If you’ve walked by your horses feeding area or water trough and noticed slimy balls of half chewed food laying on the ground, your horse may be quidding. Quidding is a response to mouth pain in which the horse loses or spits balls of semi-chewed food stuffs out of their mouth.
The most common cause of quidding is teeth that are uneven or that have sharp points. This does not allow the mouth to close properly and makes chewing extremely difficult. There is a host of other mouth issues that can lead to this problem as well, including cavities, abscesses, and unseen injuries. This problem most commonly occurs in older horses, however all ages can be affected.
Besides the fact that quidding is an indicator that there is something wrong (and probably painful) in your horse’s mouth, this is an issue for a very simple reason: if the feed is falling on the ground, it is not being ingested and used by your horse. This can result in loss of weight and body condition as the horse may only swallow a fraction of what is being fed. In fact, one of the first things you should check if your horse starts dropping weight and losing body condition is the condition of the teeth and mouth.
The good news is that quidding can be greatly improved or even cured all together with regular dental care by your veterinarian or an equine dentist. Often a process called floating the teeth can help file down sharp or uneven places on the teeth. Dental exams should happen at a minimum of once per year, even on healthy horses with no known problems. For horses who have dental issues, the check ups and/or treatments may be prescribed more often.
In addition to regular dental exams, a horse with dental issues should be fed a feed that is easy to chew and digest. Make sure the ration is nutrient-dense to make the most out of what they do take in and, if necessary, consider switching the horse with severe dental problems over to a complete feed that may be soaked to soften before feeding.
I recently visited a horse owner that wanted to know when it was time to start feeding senior feed to her horse. She currently had him on a 10% protein sweet feed mix.

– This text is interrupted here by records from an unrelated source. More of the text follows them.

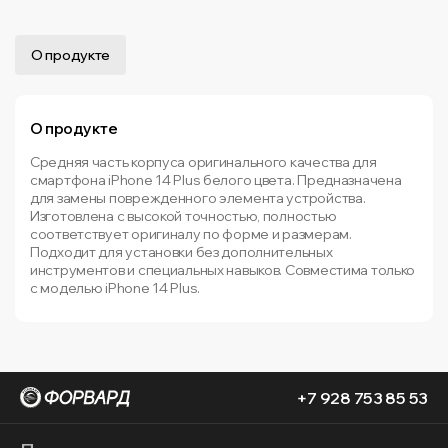
О продукте
О продукте
Средняя часть корпуса оригинального качества для
смартфона iPhone 14 Plus белого цвета. Предназначена
для замены поврежденного элемента устройства.
Изготовлена с высокой точностью, полностью
соответствует оригиналу по форме и размерам.
Подходит для установки без дополнительных
инструментов и специальных навыков. Совместима только
с моделью iPhone 14 Plus.
+7 928 753 85 53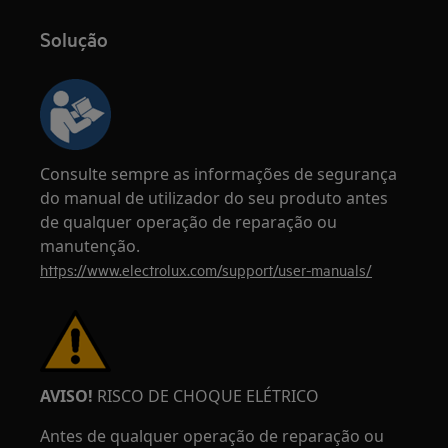
Solução
Consulte sempre as informações de segurança
do manual de utilizador do seu produto antes
de qualquer operação de reparação ou
manutenção.
https://www.electrolux.com/support/user-manuals/
AVISO!
RISCO DE CHOQUE ELÉTRICO
Antes de qualquer operação de reparação ou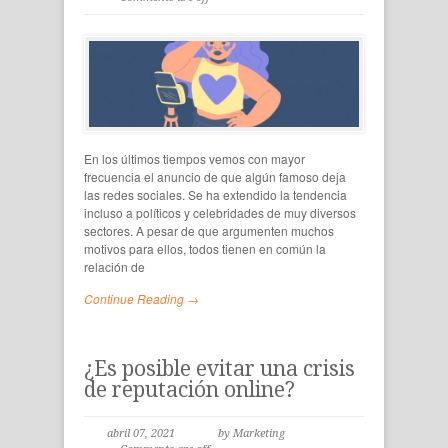
En los últimos tiempos vemos con mayor
frecuencia el anuncio de que algún famoso deja
las redes sociales. Se ha extendido la tendencia
incluso a políticos y celebridades de muy diversos
sectores. A pesar de que argumenten muchos
motivos para ellos, todos tienen en común la
relación de
Continue Reading →
¿Es posible evitar una crisis
de reputación online?
abril 07, 2021
by Marketing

She said he was underweight and not sure why, as she was providing the horse about 20 pounds per day, but he was not eating it all. I explained that we often begin to watch horses for signs of being a “senior horse” around age 15-18. Some may go much later in to life before showing signs, but somewhere in this age range is when we watch for signs of decreased muscle mass, decreased quality of hair coat, and an inability to maintain weight on their “normal” diet.
With this horse, I found small clumps of chewed hay on the ground around his feeder, or “quids” as they are called. This happens due to dental deterioration or loss, which inhibits the horse’s ability to chew his hay. Upon examining the horses manure, we noticed a lot of undigested grain. I suggested that the owner have the horse’s teeth floated, as well as have blood work drawn to check for Cushing’s or other metabolic issues. Once the horse’s teeth were taken care of, and any metabolic issues ruled out, we could move toward a more suitable senior diet.
As horses grow older their ability to digest feed and absorb nutrients becomes less efficient. Senior horse feeds will generally have the following elements to make sure older horses are receiving all the nutrition they need:
Increased protein level in order to provide proper amino acids, such as lysine and methionine, for metabolic functions, muscle maintenance and hoof quality.
Elevated fat content to provide extra calories, with the benefit of Omega 3 and Omega 6 fatty acids.
Yeast cultures & direct-fed microbials (more commonly known as prebiotics and probiotics, respectively) to support nutrient digestion.
Organic trace minerals that are more highly bioavailable than traditional trace mineral sources.
Enhanced calcium and phosphorus levels to help guard against bone demineralization.
Manufactured as a soft, high fiber pellet that is easily chewed. In cases where dental loss is extreme, the feed can even be mixed with equal parts warm water to form a mash.
Also, with senior feeds, if the horse is unable to chew any hay, the diet can be adjusted to 4 or 5 feedings of senior feed per day, to meet caloric requirements.